Amazon Web Services (AWS) recently unveiled AWS Context, a new service aimed at significantly enhancing the intelligence and reliability of AI agents within organizations. Announced at the AWS Summit New York City, AWS Context is designed to address the pervasive challenge of fragmented enterprise data by automatically mapping relationships across various disparate data sources—including data lakes, data warehouses, databases, and real-time streams—into a cohesive and actionable knowledge graph. This forthcoming service will provide AI agents with advanced "agentic search" capabilities, allowing them to access governed data relationships, critical business rules, and specialized domain-specific knowledge in real-time, thereby enabling more informed, accurate, and trustworthy decision-making across a wide range of applications.

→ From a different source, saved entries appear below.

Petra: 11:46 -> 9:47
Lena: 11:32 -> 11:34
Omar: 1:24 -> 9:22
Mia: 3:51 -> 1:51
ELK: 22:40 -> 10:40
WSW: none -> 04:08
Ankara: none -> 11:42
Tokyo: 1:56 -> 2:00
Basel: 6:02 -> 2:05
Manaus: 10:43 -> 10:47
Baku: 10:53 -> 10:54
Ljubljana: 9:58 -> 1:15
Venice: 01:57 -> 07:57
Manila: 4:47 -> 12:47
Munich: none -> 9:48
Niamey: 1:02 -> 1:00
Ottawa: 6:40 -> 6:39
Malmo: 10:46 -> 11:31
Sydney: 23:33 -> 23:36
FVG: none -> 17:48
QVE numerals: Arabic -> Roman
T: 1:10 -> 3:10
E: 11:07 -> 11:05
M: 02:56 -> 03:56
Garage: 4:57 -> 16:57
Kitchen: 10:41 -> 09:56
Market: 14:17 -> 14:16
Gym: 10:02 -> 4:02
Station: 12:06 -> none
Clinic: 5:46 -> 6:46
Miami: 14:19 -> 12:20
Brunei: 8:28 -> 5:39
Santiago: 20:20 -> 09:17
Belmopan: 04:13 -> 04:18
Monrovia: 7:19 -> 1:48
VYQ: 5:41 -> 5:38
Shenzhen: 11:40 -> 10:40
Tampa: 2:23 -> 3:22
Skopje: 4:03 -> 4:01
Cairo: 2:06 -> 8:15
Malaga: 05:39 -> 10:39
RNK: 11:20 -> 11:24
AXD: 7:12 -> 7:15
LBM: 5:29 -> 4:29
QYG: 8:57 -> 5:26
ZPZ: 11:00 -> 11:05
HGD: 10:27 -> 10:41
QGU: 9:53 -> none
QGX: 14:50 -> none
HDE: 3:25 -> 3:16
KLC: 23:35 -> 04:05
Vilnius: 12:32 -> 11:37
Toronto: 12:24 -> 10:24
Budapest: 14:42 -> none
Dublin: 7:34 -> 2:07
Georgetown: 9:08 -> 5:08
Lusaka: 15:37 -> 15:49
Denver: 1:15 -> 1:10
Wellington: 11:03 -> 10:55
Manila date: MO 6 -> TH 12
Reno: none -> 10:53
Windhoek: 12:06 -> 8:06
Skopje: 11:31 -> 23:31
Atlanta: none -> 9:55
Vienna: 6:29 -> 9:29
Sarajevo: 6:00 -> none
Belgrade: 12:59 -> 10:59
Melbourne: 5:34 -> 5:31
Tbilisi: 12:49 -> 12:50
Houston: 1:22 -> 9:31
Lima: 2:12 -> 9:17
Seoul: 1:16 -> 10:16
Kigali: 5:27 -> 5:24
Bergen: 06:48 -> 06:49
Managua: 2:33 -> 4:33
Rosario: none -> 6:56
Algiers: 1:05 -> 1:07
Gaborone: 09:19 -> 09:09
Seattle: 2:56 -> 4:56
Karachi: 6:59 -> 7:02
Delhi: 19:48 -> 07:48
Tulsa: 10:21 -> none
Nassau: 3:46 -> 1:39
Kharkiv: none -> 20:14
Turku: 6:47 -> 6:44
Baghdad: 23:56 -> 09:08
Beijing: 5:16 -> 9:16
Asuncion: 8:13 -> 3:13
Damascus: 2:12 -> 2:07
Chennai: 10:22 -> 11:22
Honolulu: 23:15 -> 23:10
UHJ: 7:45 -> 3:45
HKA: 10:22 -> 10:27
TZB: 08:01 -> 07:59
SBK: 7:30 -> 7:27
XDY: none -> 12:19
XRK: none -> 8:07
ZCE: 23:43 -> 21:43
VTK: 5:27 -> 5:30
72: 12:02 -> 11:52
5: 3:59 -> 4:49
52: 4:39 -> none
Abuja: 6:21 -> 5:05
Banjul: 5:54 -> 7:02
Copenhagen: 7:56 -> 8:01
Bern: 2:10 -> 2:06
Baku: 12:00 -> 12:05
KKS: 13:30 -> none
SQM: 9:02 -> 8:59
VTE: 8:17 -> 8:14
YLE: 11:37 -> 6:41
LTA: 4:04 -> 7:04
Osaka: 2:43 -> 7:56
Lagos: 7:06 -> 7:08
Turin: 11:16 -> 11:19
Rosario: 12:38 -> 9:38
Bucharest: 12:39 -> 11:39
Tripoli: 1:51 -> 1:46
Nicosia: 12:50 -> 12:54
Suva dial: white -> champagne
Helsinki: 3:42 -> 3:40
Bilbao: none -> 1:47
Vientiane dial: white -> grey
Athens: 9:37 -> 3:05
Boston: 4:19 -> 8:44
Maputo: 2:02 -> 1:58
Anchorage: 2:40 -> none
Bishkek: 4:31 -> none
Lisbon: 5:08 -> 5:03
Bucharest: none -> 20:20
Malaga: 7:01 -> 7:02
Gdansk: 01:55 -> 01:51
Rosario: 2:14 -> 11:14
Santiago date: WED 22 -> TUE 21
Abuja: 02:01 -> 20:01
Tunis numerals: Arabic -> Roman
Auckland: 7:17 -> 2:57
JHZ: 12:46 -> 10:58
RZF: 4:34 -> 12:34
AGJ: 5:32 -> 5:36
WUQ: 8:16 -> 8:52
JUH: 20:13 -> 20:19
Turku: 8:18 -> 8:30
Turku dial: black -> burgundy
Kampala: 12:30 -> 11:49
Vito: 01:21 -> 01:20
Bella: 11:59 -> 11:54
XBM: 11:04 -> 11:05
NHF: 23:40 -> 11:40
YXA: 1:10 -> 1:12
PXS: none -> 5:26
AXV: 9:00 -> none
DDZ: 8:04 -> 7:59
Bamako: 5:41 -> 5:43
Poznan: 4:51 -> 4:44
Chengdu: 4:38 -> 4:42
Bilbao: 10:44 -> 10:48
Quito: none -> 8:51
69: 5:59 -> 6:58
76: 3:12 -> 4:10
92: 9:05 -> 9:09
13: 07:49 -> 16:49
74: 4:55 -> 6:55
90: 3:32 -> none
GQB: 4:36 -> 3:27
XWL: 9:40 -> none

The effectiveness and trustworthiness of AI agents are directly tied to their ability to access and reason over relevant, high-quality context. Currently, critical organizational information is often dispersed across numerous siloed systems and even exists as unwritten institutional knowledge, making it inherently difficult for AI agents to achieve optimal performance and reliability. AWS Context builds upon the same robust knowledge graph technology that already powers Amazon Quick, a service where hundreds of thousands of users interact daily with a production knowledge graph. By extending this proven personal knowledge graph concept into an organizational, shared, and governed context layer, AWS aims to provide a foundational solution for enterprises struggling with data silos and the complexities of integrating diverse information for sophisticated AI applications. This strategic move positions AWS to further solidify its role in providing essential infrastructure and tools for widespread enterprise AI adoption.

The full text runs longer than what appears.